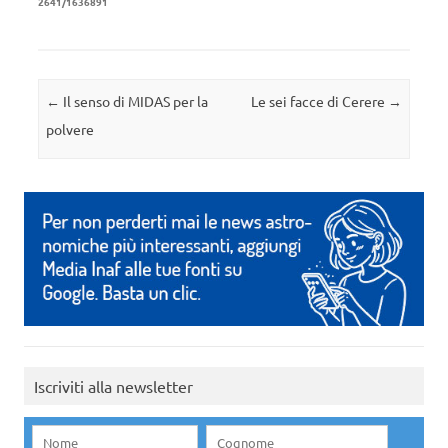
2641/1636891
Navigazione articolo
←
Il senso di MIDAS per la
Le sei facce di Cerere
→
polvere
Iscriviti alla newsletter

■ Work required
Start at the line with "Le sei facce di Cerere" and stop at the end of the records. Write those lines out exactly and add nothing.

■ Completed exercise
Le sei facce di Cerere
→
polvere
Iscriviti alla newsletter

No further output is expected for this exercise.